Your copy should match the records exactly, except that no pictures appear in it.

Saved data entries
□ □ □

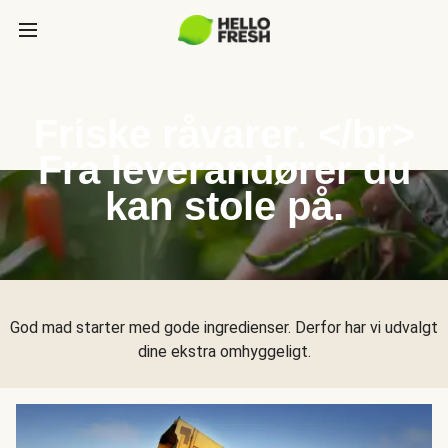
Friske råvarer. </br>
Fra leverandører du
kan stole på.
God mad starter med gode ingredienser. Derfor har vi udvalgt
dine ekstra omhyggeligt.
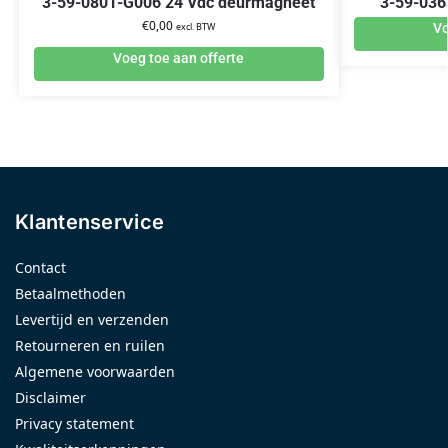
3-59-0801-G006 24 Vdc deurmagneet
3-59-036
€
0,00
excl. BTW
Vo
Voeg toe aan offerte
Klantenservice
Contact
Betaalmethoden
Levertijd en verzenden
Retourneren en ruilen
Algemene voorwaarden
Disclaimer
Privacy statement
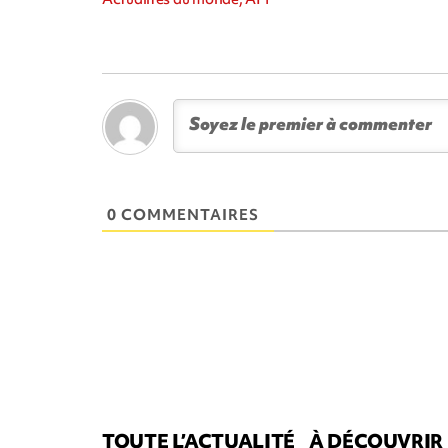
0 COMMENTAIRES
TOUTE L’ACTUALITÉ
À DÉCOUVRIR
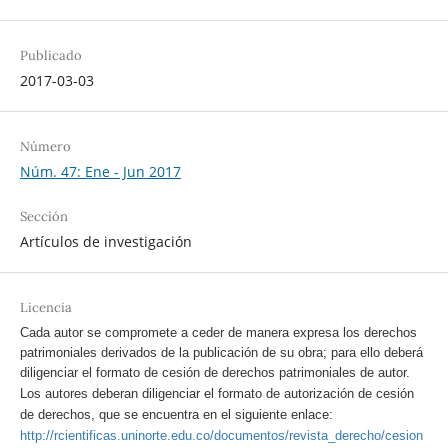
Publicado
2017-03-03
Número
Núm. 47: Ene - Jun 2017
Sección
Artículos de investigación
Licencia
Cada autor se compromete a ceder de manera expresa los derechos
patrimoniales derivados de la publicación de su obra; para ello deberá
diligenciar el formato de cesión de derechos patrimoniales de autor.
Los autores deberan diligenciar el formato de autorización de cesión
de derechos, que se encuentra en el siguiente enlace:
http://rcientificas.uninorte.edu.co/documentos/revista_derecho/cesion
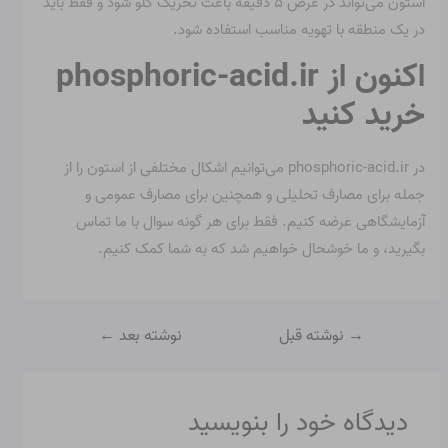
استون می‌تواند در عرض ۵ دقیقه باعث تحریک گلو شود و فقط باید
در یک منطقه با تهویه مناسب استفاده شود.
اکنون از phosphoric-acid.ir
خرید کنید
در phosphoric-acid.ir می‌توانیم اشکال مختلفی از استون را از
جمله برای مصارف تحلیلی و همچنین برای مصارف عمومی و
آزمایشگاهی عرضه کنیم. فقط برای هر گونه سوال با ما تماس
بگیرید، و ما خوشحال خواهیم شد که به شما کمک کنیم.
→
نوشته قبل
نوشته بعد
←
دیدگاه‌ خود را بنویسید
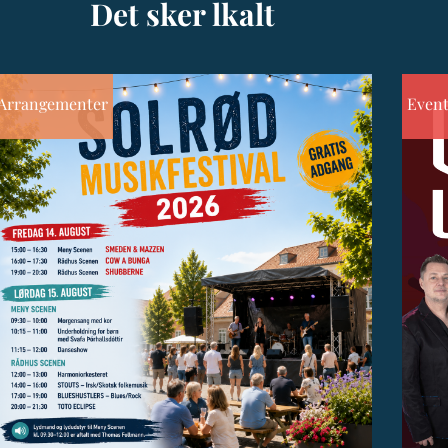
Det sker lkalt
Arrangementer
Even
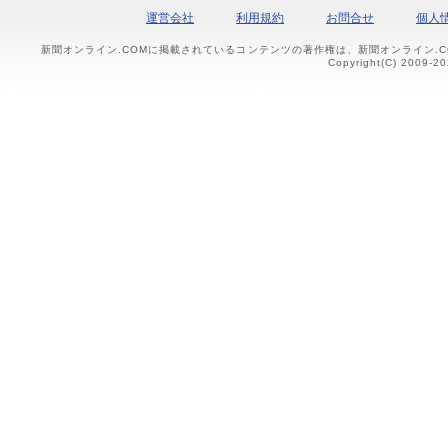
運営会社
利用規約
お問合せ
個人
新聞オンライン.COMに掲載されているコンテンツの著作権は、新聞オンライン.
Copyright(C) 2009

□ □ □

Output:
Friske råvarer. </br>
Fra leverandører du
kan stole på.
God mad starter med gode ingredienser. Derfor har vi udvalgt
dine ekstra omhyggeligt.
3-59-0801-G006 24 Vdc deurmagneet
3-59-036
€
0,00
excl. BTW
Vo
Voeg toe aan offerte
Klantenservice
Contact
Betaalmethoden
Levertijd en verzenden
Retourneren en ruilen
Algemene voorwaarden
Disclaimer
Privacy statement
0 COMMENTAIRES
TOUTE L’ACTUALITÉ
À DÉCOUVRIR
Publicado
2017-03-03
Número
Núm. 47: Ene - Jun 2017
Sección
Artículos de investigación
Licencia
Cada autor se compromete a ceder de manera expresa los derechos
patrimoniales derivados de la publicación de su obra; para ello deberá
diligenciar el formato de cesión de derechos patrimoniales de autor.
Los autores deberan diligenciar el formato de autorización de cesión
de derechos, que se encuentra en el siguiente enlace:
http://rcientificas.uninorte.edu.co/documentos/revista_derecho/cesion
استون می‌تواند در عرض ۵ دقیقه باعث تحریک گلو شود و فقط باید
در یک منطقه با تهویه مناسب استفاده شود.
اکنون از phosphoric-acid.ir
خرید کنید
در phosphoric-acid.ir می‌توانیم اشکال مختلفی از استون را از
جمله برای مصارف تحلیلی و همچنین برای مصارف عمومی و
آزمایشگاهی عرضه کنیم. فقط برای هر گونه سوال با ما تماس
بگیرید، و ما خوشحال خواهیم شد که به شما کمک کنیم.
→
نوشته قبل
نوشته بعد
←
دیدگاه‌ خود را بنویسید
Det sker lkalt
Arrangementer
Even
運営会社
利用規約
お問合せ
個人
新聞オンライン.COMに掲載されているコンテンツの著作権は、新聞オンライン.
Copyright(C) 2009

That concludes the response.